Top of Supplied data

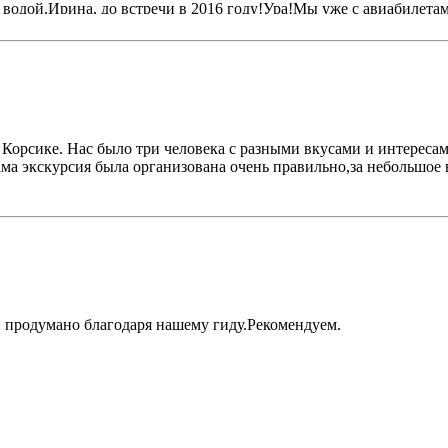
водой.Ирина, до встречи в 2016 году!Ура!Мы уже с авиабилетам
Корсике. Нас было три человека с разными вкусами и интересам
ма экскурсия была организована очень правильно,за небольшое в
 продумано благодаря нашему гиду.Рекомендуем.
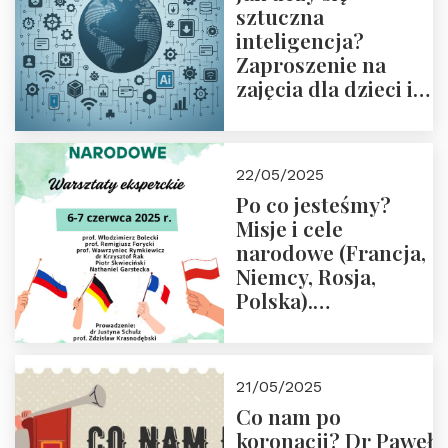
sztuczna
inteligencja?
Zaproszenie na
zajęcia dla dzieci i
rodziców
22/05/2025
Po co jesteśmy?
Misje i cele
narodowe (Francja,
Niemcy, Rosja,
Polska).
Dwudniowe
eksperckie
warsztaty.
21/05/2025
Zapraszamy do
Co nam po
zapisów.
koronacji? Dr Paweł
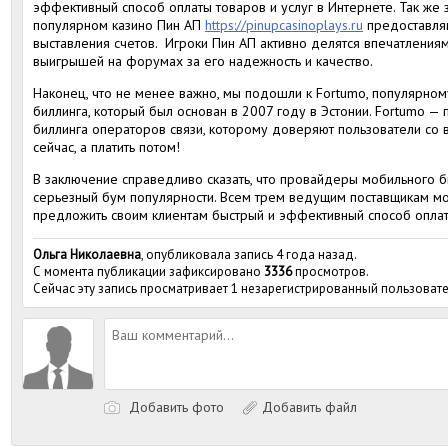
эффективный способ оплаты товаров и услуг в Интернете. Так же
популярном казино Пин АП
https://pinupcasinoplays.ru
предоставля
выставления счетов. Игроки Пин АП активно делятся впечатления
выигрышей на форумах за его надежность и качество.
Наконец, что не менее важно, мы подошли к Fortumo, популярно
биллинга, который был основан в 2007 году в Эстонии. Fortumo 
биллинга операторов связи, которому доверяют пользователи со в
сейчас, а платить потом!
В заключение справедливо сказать, что провайдеры мобильного 
серьезный бум популярности. Всем трем ведущим поставщикам м
предложить своим клиентам быстрый и эффективный способ оплат
Ольга Николаевна
, опубликовала запись 4 года назад.
С момента публикации зафиксировано
3336
просмотров.
Сейчас эту запись просматривает 1 незарегистрированный пользовате
Добавить фото
Добавить файл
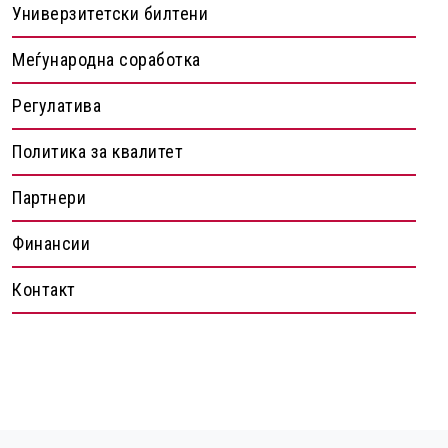
Универзитетски билтени
Меѓународна соработка
Регулатива
Политика за квалитет
Партнери
Финансии
Контакт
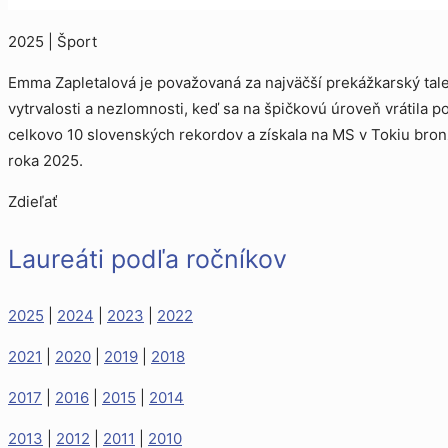
2025 | Šport
Emma Zapletalová je považovaná za najväčší prekážkarský talen
vytrvalosti a nezlomnosti, keď sa na špičkovú úroveň vrátila 
celkovo 10 slovenských rekordov a získala na MS v Tokiu bron
roka 2025.
Zdieľať
Laureáti podľa ročníkov
2025
|
2024
|
2023
|
2022
2021
|
2020
|
2019
|
2018
2017
|
2016
|
2015
|
2014
2013
|
2012
|
2011
|
2010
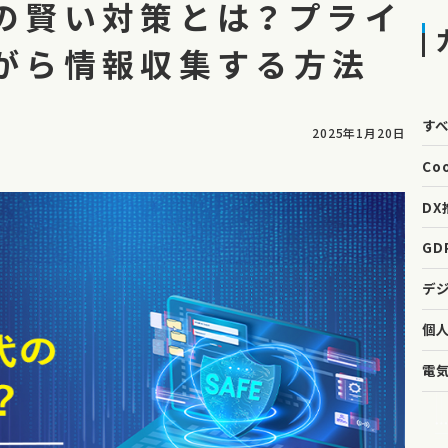
の賢い対策とは？プライ
がら情報収集する方法
す
2025年1月20日
Co
DX
GD
デ
個
電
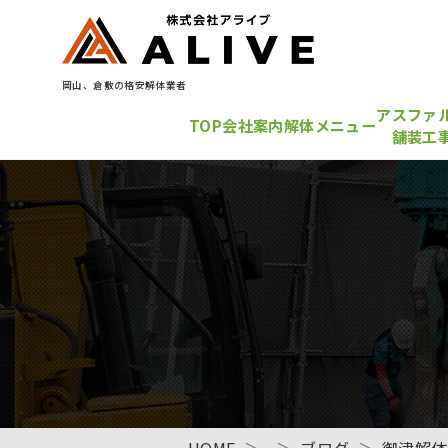
岡山、倉敷の格安解体業者
アスファ
TOP
会社案内
解体メニュー
舗装工
HOME
ブログ
御津解体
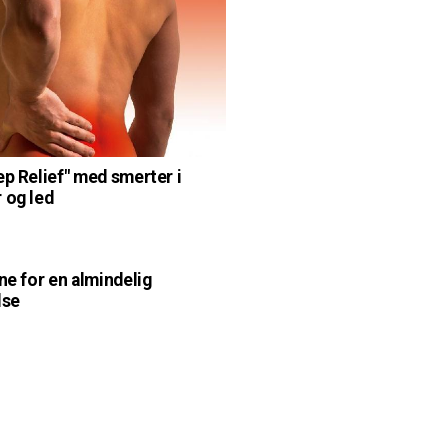
ep Relief" med smerter i
 og led
ne for en almindelig
lse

Bottom of Supplied data

**Problem to work on**
Print all the lines above exactly as they are, but without the pictures.

**Response for this exercise**
водой.Ирина, до встречи в 2016 году!Ура!Мы уже с авиабилетам
Корсике. Нас было три человека с разными вкусами и интересам
ма экскурсия была организована очень правильно,за небольшое в
 продумано благодаря нашему гиду.Рекомендуем.
sztuczna
inteligencja?
Zaproszenie na
zajęcia dla dzieci i
rodziców
22/05/2025
Po co jesteśmy?
Misje i cele
narodowe (Francja,
Niemcy, Rosja,
Polska).
Dwudniowe
eksperckie
warsztaty.
21/05/2025
Zapraszamy do
Co nam po
zapisów.
koronacji? Dr Paweł
эффективный способ оплаты товаров и услуг в Интернете. Так же
популярном казино Пин АП
https://pinupcasinoplays.ru
предоставля
выставления счетов. Игроки Пин АП активно делятся впечатления
выигрышей на форумах за его надежность и качество.
Наконец, что не менее важно, мы подошли к Fortumo, популярно
биллинга, который был основан в 2007 году в Эстонии. Fortumo 
биллинга операторов связи, которому доверяют пользователи со в
сейчас, а платить потом!
В заключение справедливо сказать, что провайдеры мобильного 
серьезный бум популярности. Всем трем ведущим поставщикам м
предложить своим клиентам быстрый и эффективный способ оплат
Ольга Николаевна
, опубликовала запись 4 года назад.
С момента публикации зафиксировано
3336
просмотров.
Сейчас эту запись просматривает 1 незарегистрированный пользовате
Добавить фото
Добавить файл
Универзитетски билтени
Меѓународна соработка
Регулатива
Политика за квалитет
Партнери
Финансии
Контакт
2025 | Šport
Emma Zapletalová je považovaná za najväčší prekážkarský talen
vytrvalosti a nezlomnosti, keď sa na špičkovú úroveň vrátila 
celkovo 10 slovenských rekordov a získala na MS v Tokiu bron
roka 2025.
Zdieľať
Laureáti podľa ročníkov
2025
|
2024
|
2023
|
2022
2021
|
2020
|
2019
|
2018
2017
|
2016
|
2015
|
2014
2013
|
2012
|
2011
|
2010
の賢い対策とは？プライ
がら情報収集する方法
す
2025年1月20日
Co
DX
GD
デ
個
電
岡山、倉敷の格安解体業者
アスファ
TOP
会社案内
解体メニュー
舗装工
HOME
ブログ
御津解体
ep Relief" med smerter i
 og led
ne for en almindelig
lse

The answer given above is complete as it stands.